Thing is, the mistress has done nothing wrong.  She signed no contracts; didn’t stand in front of an officiate and promise no other to take.  She’s just a woman having a relationship with a man like any other.  I’ve heard women say they like the challenge of bedding a married man, but they give the mistress – the woman who’s trying to have a relationship rather than a one night stand – a bad name.  Being the other woman is a shit deal. For all the promises to the contrary, you’re the least important person in his life.  Yes, he might say he loves you and he might promise you the moon and the stars, but one thing he won’t promise you is that he’ll leave his wife.  Married men seldom do.  They have the ease of a wife at home and you on call for sex and whatever else you might give him.

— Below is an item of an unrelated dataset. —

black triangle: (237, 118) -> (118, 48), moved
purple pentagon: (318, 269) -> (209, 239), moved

There are articles in their thousands about women having it all, wanting it all, trying to have it all, feeling guilty because they think spending time thinking about having it all makes them a bad mother.  Aside from the occasional feature-length article about a stay-at-home dad, no one seems to be suggesting that being a working father makes a man a bad parent.  Men aren’t being bombarded with criticism of their life choices or having the fact that, selfish cows, they would rather go to work than spend all day at home with their children.  The affair is the male equivalent.  Even if the wife’s a shrew and the mistress the heartless bitch they’re generally assumed to be, the man is having it all and getting away with it.  Unless, of course, the mistress starts asking for more.

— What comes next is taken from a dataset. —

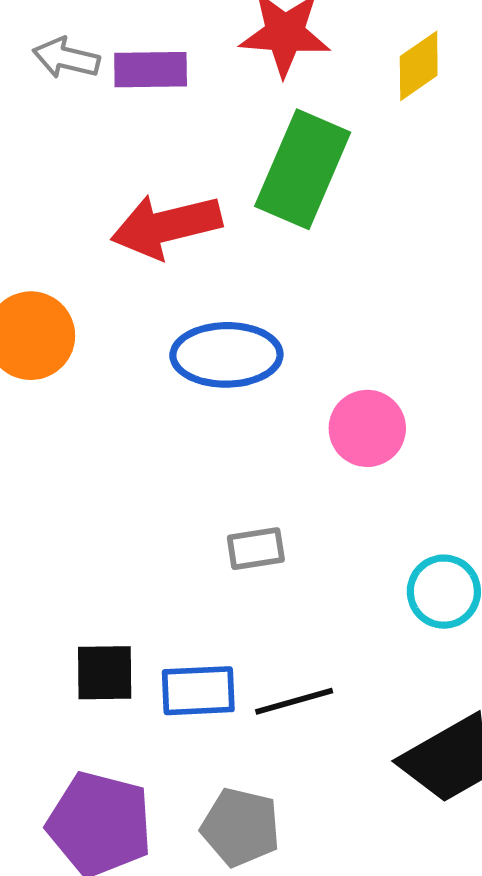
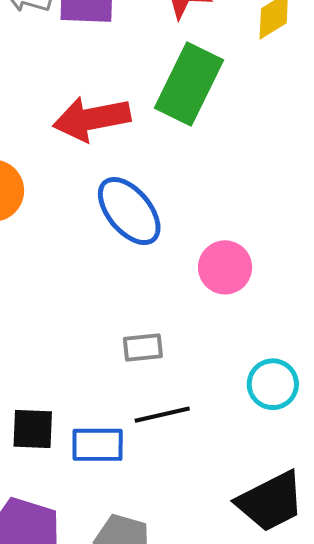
blue ellipse: (226, 355) -> (129, 211), turned 48
black line: (294, 701) -> (162, 415), moved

We’re not talking the pitiful combustion that was Glenn Close in Fatal Attraction, here.  Being of generally sound mind and vegetarian, I would no more boil a rabbit than I would eat one.  No, it’s more likely to be outrageous things like seeing more of him or having phone calls returned a week after they were made rather than a month or just not at all.  Some of the happiest times in my  life were spent with married men, but these moments are so fleeting, like a string of fabulous flings – intense, vital, all-absorbing, but a little while after you can’t quite remember why.  Being the other woman is all about hope.  It’s entirely misplaced and a waste of energy, time, passion, and feeling.  You have to lose that hope to move on.  It’s disappointing, but it’s necessary that you do.  You’re wasting your life, hoping for a glance here, a little love there.  If you were with someone who treated you like a married man will, you’d ditch him.  For all he might enjoy and care about you, he’ll never love you.  Not in any way that means anything.  You’re both an indulgence and an inconvenience and you have to be prepared to be treated as such.  He won’t leave her and, even if he does, you have to wonder about the priorities of a man who would be so self-indulgent he’d disregard the happiness of both women in his life.  To paraphrase Martha Wainwright, you know he’s married, but you’ve got feelings, too.